[Directions] Please transcribe exactly the line that holds "Privacy Policy (527, 607)" and all lines that follow it to the end of the records below, omitting any pictures.

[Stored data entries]
-------
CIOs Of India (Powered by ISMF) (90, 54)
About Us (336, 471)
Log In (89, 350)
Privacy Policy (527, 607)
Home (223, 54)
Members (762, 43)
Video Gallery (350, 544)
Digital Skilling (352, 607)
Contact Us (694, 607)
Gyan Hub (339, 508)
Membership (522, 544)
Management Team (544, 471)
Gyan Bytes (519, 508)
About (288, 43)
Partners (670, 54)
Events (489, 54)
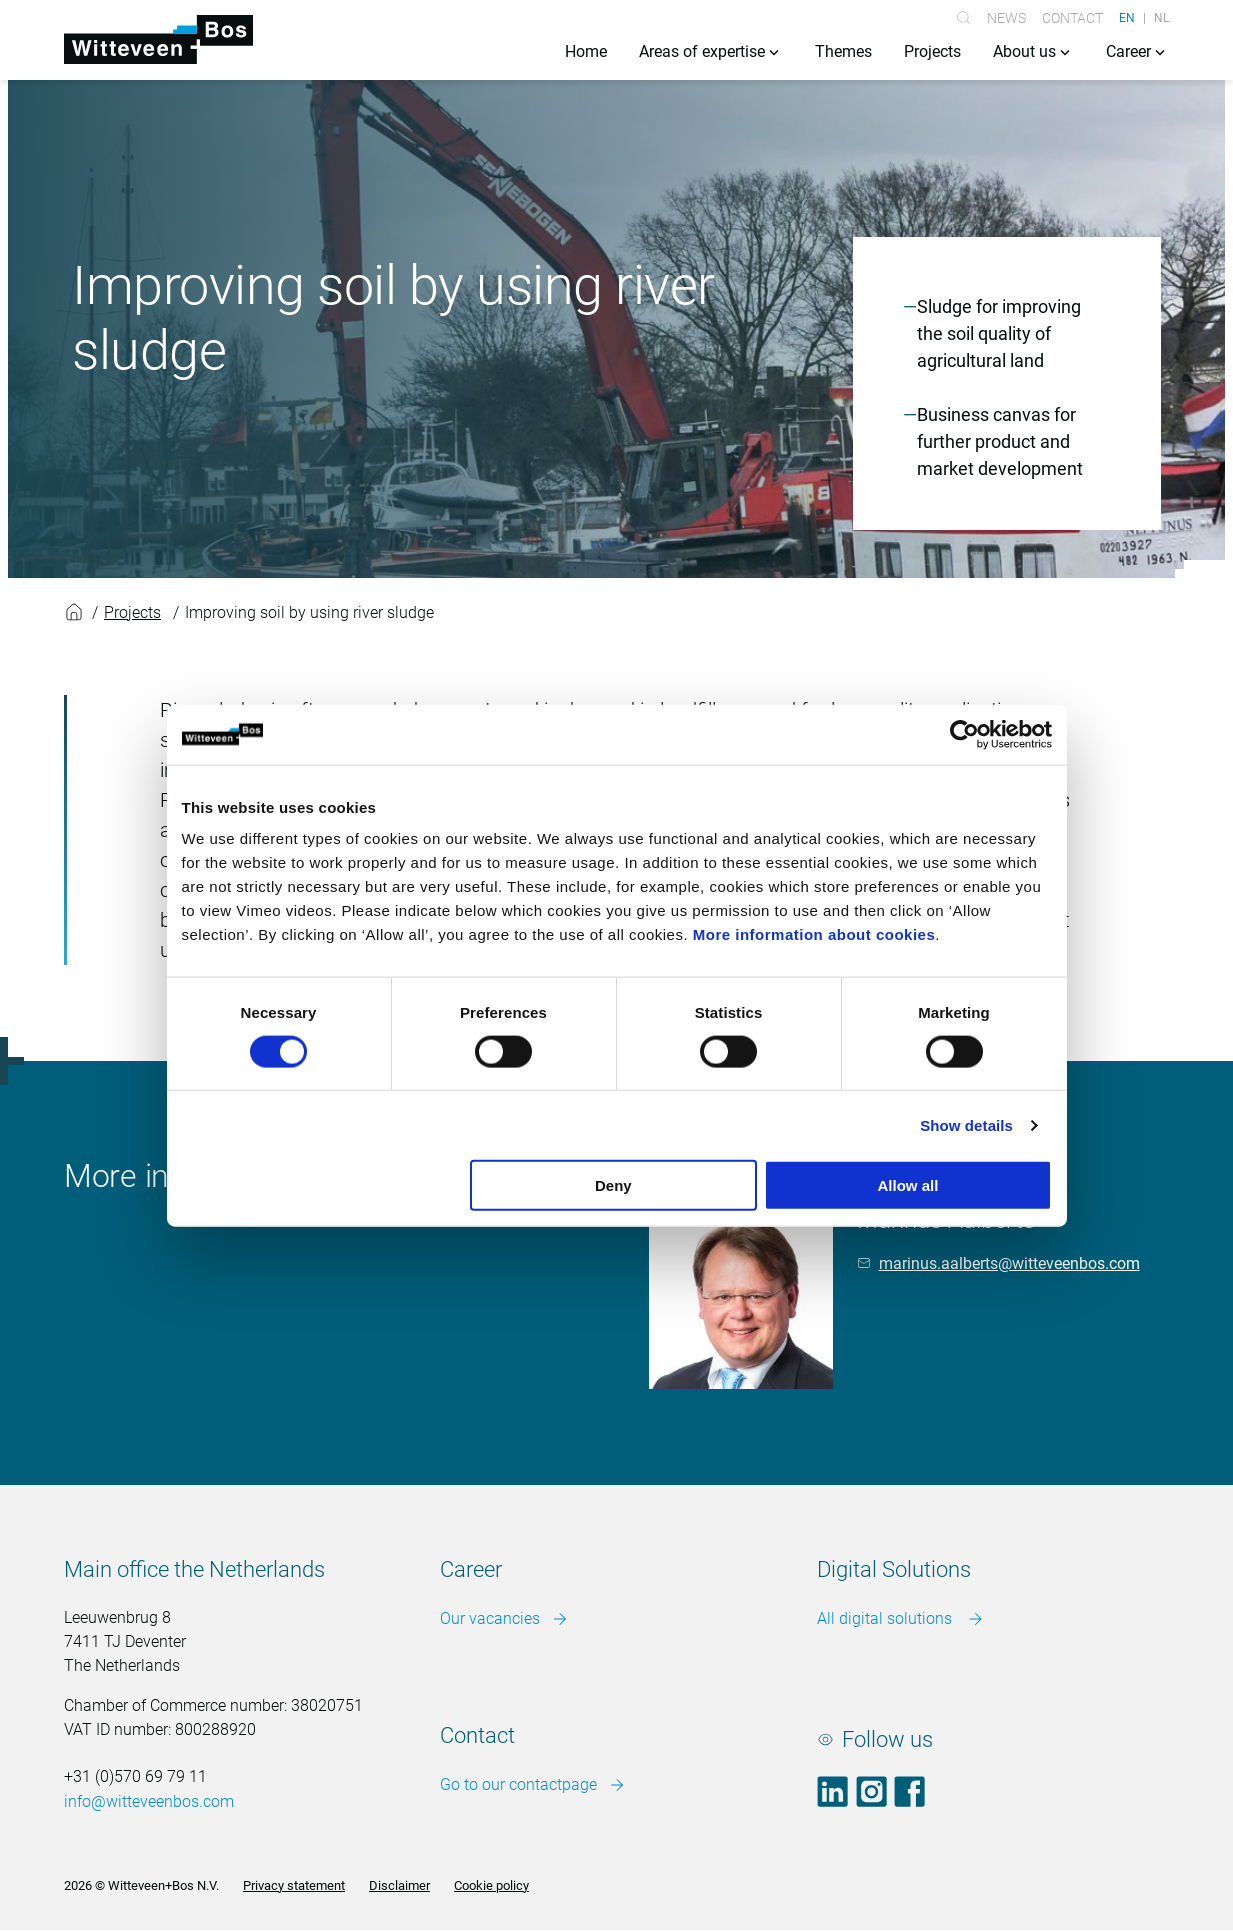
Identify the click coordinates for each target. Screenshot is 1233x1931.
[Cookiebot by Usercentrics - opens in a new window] (964, 734)
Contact (1072, 18)
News (1006, 18)
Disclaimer (399, 1885)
-------
[Response to this exercise]
Privacy Policy (527, 607)
Home (223, 54)
Members (762, 43)
Video Gallery (350, 544)
Digital Skilling (352, 607)
Contact Us (694, 607)
Gyan Hub (339, 508)
Membership (522, 544)
Management Team (544, 471)
Gyan Bytes (519, 508)
About (288, 43)
Partners (670, 54)
Events (489, 54)
Identify the click coordinates for each target. Screenshot is 1233x1931.
[Cookiebot by Usercentrics - opens in a new window] (964, 734)
Contact (1072, 18)
News (1006, 18)
Disclaimer (399, 1885)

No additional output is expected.